> **WHAT THIS TASK INVOLVES**
Return every entry below exactly as written.

-=-=-

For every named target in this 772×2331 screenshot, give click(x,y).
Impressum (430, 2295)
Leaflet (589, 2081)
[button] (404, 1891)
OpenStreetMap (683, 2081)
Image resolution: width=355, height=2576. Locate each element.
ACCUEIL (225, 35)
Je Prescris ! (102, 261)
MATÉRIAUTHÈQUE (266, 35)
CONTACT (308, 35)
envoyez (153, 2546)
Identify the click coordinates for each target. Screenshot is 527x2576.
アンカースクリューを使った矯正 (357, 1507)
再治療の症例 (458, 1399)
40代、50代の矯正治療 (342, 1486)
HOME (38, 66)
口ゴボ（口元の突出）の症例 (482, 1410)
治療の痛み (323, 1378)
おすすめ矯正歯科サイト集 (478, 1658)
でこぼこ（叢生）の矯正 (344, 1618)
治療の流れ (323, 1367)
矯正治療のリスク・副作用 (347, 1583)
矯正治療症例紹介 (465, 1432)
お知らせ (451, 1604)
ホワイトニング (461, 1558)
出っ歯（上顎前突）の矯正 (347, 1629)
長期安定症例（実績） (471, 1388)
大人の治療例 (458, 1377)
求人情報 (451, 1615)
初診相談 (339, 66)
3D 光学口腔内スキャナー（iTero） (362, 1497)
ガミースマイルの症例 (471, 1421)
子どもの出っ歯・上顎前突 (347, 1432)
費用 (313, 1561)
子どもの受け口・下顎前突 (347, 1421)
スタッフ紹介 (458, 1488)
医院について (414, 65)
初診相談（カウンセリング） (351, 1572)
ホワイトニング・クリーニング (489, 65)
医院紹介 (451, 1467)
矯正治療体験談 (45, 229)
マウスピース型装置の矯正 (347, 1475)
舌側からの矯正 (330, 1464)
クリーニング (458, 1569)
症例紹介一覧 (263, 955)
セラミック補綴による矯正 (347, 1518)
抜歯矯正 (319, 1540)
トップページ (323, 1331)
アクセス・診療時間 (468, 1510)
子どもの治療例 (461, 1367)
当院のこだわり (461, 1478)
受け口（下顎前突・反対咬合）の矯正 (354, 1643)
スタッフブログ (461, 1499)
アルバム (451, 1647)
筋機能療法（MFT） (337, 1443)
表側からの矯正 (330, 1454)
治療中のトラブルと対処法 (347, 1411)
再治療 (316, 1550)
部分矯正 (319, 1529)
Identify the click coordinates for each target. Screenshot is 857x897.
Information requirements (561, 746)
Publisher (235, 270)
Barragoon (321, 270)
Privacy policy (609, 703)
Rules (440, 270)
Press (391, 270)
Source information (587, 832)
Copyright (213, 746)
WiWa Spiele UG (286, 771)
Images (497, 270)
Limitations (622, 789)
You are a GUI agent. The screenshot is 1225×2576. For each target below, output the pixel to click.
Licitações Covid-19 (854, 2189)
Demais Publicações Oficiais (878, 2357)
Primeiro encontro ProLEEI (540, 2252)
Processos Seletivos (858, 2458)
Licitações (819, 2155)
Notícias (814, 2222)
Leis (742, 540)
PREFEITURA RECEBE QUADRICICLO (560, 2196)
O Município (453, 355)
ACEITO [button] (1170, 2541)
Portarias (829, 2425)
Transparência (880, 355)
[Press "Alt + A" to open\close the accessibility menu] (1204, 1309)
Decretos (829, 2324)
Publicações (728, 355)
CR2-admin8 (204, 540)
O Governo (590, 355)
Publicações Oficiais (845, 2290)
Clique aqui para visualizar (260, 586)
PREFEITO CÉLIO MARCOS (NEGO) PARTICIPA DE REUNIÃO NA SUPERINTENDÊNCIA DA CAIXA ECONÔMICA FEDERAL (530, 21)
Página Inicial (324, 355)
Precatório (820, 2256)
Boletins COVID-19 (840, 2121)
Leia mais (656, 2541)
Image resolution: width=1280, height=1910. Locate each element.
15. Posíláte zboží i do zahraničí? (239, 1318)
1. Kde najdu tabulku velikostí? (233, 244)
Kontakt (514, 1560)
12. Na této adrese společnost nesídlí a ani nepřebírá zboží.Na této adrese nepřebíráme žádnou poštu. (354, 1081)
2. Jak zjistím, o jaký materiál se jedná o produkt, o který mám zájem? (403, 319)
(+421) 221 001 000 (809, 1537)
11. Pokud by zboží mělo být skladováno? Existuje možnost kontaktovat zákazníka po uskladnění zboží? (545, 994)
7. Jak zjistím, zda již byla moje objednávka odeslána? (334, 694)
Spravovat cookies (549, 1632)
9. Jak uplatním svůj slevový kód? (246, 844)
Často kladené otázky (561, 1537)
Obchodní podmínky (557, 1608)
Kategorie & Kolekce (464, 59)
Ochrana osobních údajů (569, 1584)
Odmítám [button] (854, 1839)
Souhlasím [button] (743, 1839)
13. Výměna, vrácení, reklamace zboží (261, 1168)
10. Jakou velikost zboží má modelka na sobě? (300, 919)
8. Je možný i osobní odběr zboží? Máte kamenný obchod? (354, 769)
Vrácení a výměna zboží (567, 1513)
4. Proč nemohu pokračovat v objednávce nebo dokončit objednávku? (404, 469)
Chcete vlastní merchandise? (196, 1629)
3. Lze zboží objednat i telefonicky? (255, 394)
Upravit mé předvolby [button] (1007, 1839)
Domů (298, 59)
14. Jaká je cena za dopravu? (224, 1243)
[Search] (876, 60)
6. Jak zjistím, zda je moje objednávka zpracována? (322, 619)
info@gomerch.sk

-=-=-

> **ANSWER TO THE PROBLEM**
For every named target in this 772×2331 screenshot, give click(x,y).
Impressum (430, 2295)
Leaflet (589, 2081)
[button] (404, 1891)
OpenStreetMap (683, 2081)
Image resolution: width=355, height=2576. Locate each element.
ACCUEIL (225, 35)
Je Prescris ! (102, 261)
MATÉRIAUTHÈQUE (266, 35)
CONTACT (308, 35)
envoyez (153, 2546)
Identify the click coordinates for each target. Screenshot is 527x2576.
アンカースクリューを使った矯正 (357, 1507)
再治療の症例 (458, 1399)
40代、50代の矯正治療 (342, 1486)
HOME (38, 66)
口ゴボ（口元の突出）の症例 (482, 1410)
治療の痛み (323, 1378)
おすすめ矯正歯科サイト集 (478, 1658)
でこぼこ（叢生）の矯正 (344, 1618)
治療の流れ (323, 1367)
矯正治療のリスク・副作用 (347, 1583)
矯正治療症例紹介 (465, 1432)
お知らせ (451, 1604)
ホワイトニング (461, 1558)
出っ歯（上顎前突）の矯正 (347, 1629)
長期安定症例（実績） (471, 1388)
大人の治療例 (458, 1377)
求人情報 (451, 1615)
初診相談 (339, 66)
3D 光学口腔内スキャナー（iTero） (362, 1497)
ガミースマイルの症例 (471, 1421)
子どもの出っ歯・上顎前突 (347, 1432)
費用 (313, 1561)
子どもの受け口・下顎前突 (347, 1421)
スタッフ紹介 (458, 1488)
医院について (414, 65)
初診相談（カウンセリング） (351, 1572)
ホワイトニング・クリーニング (489, 65)
医院紹介 (451, 1467)
矯正治療体験談 (45, 229)
マウスピース型装置の矯正 (347, 1475)
舌側からの矯正 (330, 1464)
クリーニング (458, 1569)
症例紹介一覧 (263, 955)
セラミック補綴による矯正 (347, 1518)
抜歯矯正 (319, 1540)
トップページ (323, 1331)
アクセス・診療時間 (468, 1510)
子どもの治療例 (461, 1367)
当院のこだわり (461, 1478)
受け口（下顎前突・反対咬合）の矯正 (354, 1643)
スタッフブログ (461, 1499)
アルバム (451, 1647)
筋機能療法（MFT） (337, 1443)
表側からの矯正 (330, 1454)
治療中のトラブルと対処法 (347, 1411)
再治療 (316, 1550)
部分矯正 (319, 1529)
Identify the click coordinates for each target. Screenshot is 857x897.
Information requirements (561, 746)
Publisher (235, 270)
Barragoon (321, 270)
Privacy policy (609, 703)
Rules (440, 270)
Press (391, 270)
Source information (587, 832)
Copyright (213, 746)
WiWa Spiele UG (286, 771)
Images (497, 270)
Limitations (622, 789)
You are a GUI agent. The screenshot is 1225×2576. For each target below, output the pixel to click.
Licitações Covid-19 (854, 2189)
Demais Publicações Oficiais (878, 2357)
Primeiro encontro ProLEEI (540, 2252)
Processos Seletivos (858, 2458)
Licitações (819, 2155)
Notícias (814, 2222)
Leis (742, 540)
PREFEITURA RECEBE QUADRICICLO (560, 2196)
O Município (453, 355)
ACEITO [button] (1170, 2541)
Portarias (829, 2425)
Transparência (880, 355)
[Press "Alt + A" to open\close the accessibility menu] (1204, 1309)
Decretos (829, 2324)
Publicações (728, 355)
CR2-admin8 (204, 540)
O Governo (590, 355)
Publicações Oficiais (845, 2290)
Clique aqui para visualizar (260, 586)
PREFEITO CÉLIO MARCOS (NEGO) PARTICIPA DE REUNIÃO NA SUPERINTENDÊNCIA DA CAIXA ECONÔMICA FEDERAL (530, 21)
Página Inicial (324, 355)
Precatório (820, 2256)
Boletins COVID-19 (840, 2121)
Leia mais (656, 2541)
Image resolution: width=1280, height=1910. Locate each element.
15. Posíláte zboží i do zahraničí? (239, 1318)
1. Kde najdu tabulku velikostí? (233, 244)
Kontakt (514, 1560)
12. Na této adrese společnost nesídlí a ani nepřebírá zboží.Na této adrese nepřebíráme žádnou poštu. (354, 1081)
2. Jak zjistím, o jaký materiál se jedná o produkt, o který mám zájem? (403, 319)
(+421) 221 001 000 (809, 1537)
11. Pokud by zboží mělo být skladováno? Existuje možnost kontaktovat zákazníka po uskladnění zboží? (545, 994)
7. Jak zjistím, zda již byla moje objednávka odeslána? (334, 694)
Spravovat cookies (549, 1632)
9. Jak uplatním svůj slevový kód? (246, 844)
Často kladené otázky (561, 1537)
Obchodní podmínky (557, 1608)
Kategorie & Kolekce (464, 59)
Ochrana osobních údajů (569, 1584)
Odmítám [button] (854, 1839)
Souhlasím [button] (743, 1839)
13. Výměna, vrácení, reklamace zboží (261, 1168)
10. Jakou velikost zboží má modelka na sobě? (300, 919)
8. Je možný i osobní odběr zboží? Máte kamenný obchod? (354, 769)
Vrácení a výměna zboží (567, 1513)
4. Proč nemohu pokračovat v objednávce nebo dokončit objednávku? (404, 469)
Chcete vlastní merchandise? (196, 1629)
3. Lze zboží objednat i telefonicky? (255, 394)
Upravit mé předvolby [button] (1007, 1839)
Domů (298, 59)
14. Jaká je cena za dopravu? (224, 1243)
[Search] (876, 60)
6. Jak zjistím, zda je moje objednávka zpracována? (322, 619)
info@gomerch.sk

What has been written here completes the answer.